By Neil Wilson
Inside the Black Box
By Rishi Narang
In the investment world, quant trading enjoys a status that seems akin to that of science fiction in literature. To say that many investors regard quant with distrust or disdain may be a little strong, but you know what I mean.
For me, this type of suspicion or hostility has always been misplaced. To continue the comparison: There are plenty of great books, such as Aldous Huxley's "Brave New World," that also may be described as science fiction. What should matter most is not whether they are called science fiction but whether they are indeed great literature.
The same standard should apply to investing. There indeed may be plenty of mediocre or poor quality quant strategies that have been invented over time, and even some that have blown up—much as there has been a lot of instantly forgettable pulp fiction. But the best quants, such as Jim Simons' Medallion fund, have track records that stack up well against even the very best fundamental investors such as Warren Buffett. They deserve to be taken seriously.
In his excellent new book, "Inside the Black Box," seasoned quant investor Rishi Narang—the founder and chief executive of Telesis Capital—sets out to demystify the world of quant investing, and does so in a way that should be intelligible to any thoughtful investor. "It is my aspiration," he says at the start, "to explain quant trading in an intuitive manner. I explain what quants do and how they do it by drawing on the economic rationale for their strategies and the theoretical basis for their techniques."
He is admirably thorough in addressing the task and the text is highly readable throughout. The book has a logical structure, which gradually builds an ever more complete picture of what it is that quants do, how they do it, and what the issues really are that surround quant trading. And these are not only the ones that you might see in the press.

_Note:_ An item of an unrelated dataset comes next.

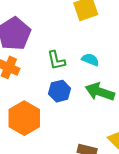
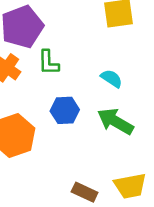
green L-shape: (56, 60) -> (48, 63), moved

After an introductory section on the basics of quant trading, as the title promises, Narang takes the reader inside the black box—and looks at the different types of alpha models for deriving returns, such as the trend-following systems of CTAs and the mean reversion approaches of statistical arbitrage.

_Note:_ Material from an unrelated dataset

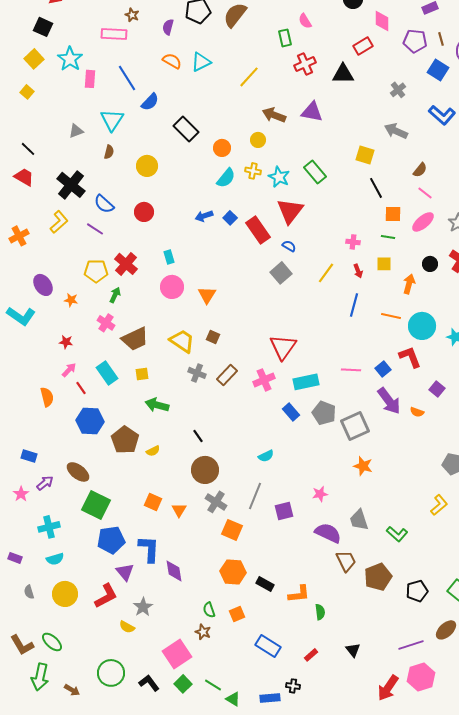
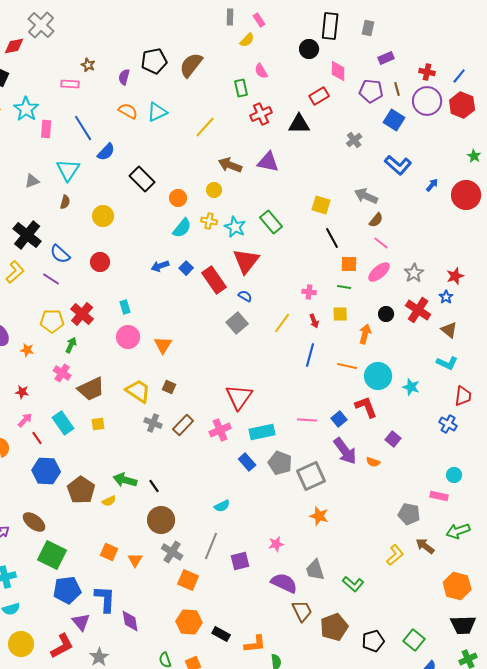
pink rectangle: (114, 34) -> (70, 84), size x0.7
gray arrow: (396, 131) -> (366, 196), moved
green arrow: (157, 405) -> (125, 480), moved

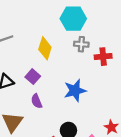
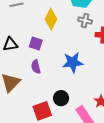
purple square: (33, 77) -> (36, 44), turned -32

Narang goes into similar detail on risk models, including theoretical, empirical and transaction cost models, which look at fees; as well as slippage and market impact. Putting all this together, he goes on to explain how quants build portfolio construction models with systematic approaches to weightings and optimization. Data and research are, of course, crucial inputs into quant trading approaches, and Narang also offers separate chapters on these key areas.
But the book is much more than a simple "beginner's guide" to quants, and it really gets interesting in the final third, where he looks in some detail at the risks inherent in quant approaches and the criticisms of quant trading—and how to evaluate them.

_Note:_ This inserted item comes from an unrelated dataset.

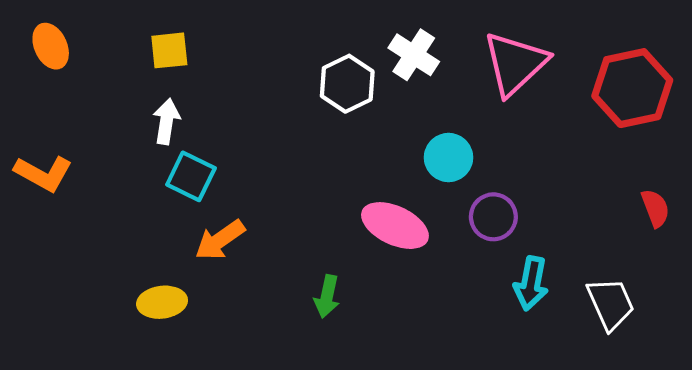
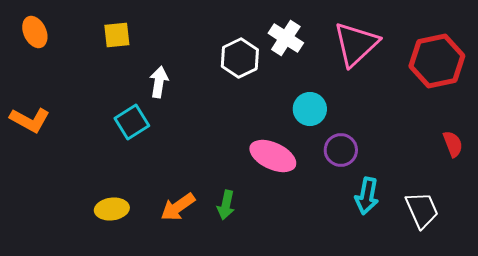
white arrow: (166, 121) -> (159, 82), moved
cyan square: (191, 176) -> (132, 122), turned 32
orange arrow: (220, 240) -> (178, 207), moved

Some of these risks have been revealed by market events over the years, such as exogenous shocks, including terrorist attacks and what Narang calls regime change risk, such as the sudden emergence and then collapse of the dot-com bubble. But, as he points out, these affect all investors.
A more exclusive concern with quants is what he calls contagion risk, which arises from the emergence of too many similar quant strategies running too much money in a similar way.
In a detailed analysis of events, Narang concludes that this risk was at least one of four factors, along with VAR-based volatility targeting and leverage adjustments, which led to the quant meltdown in August 2007.
Most of the standard criticisms of quants, however, are carefully considered and then thoroughly dismissed. Many quant managers may have underestimated the market risks they were taking in August 2007, but they really did not cause any increase in overall market volatility, which as he shows barely ticked up at all during that period.
Similarly, Narang flatly rejects the widely held conviction that quants are all the same, given the wide array of strategies and dispersion in performances. And, of course, quants have not done worse than other strategies in the most difficult markets, such as in the market collapse of 2008. On the contrary, CTAs—which form one of the biggest subsets among quant traders—were mainly positive during that tumultuous period.
To find out more about how to evaluate quants, read this book.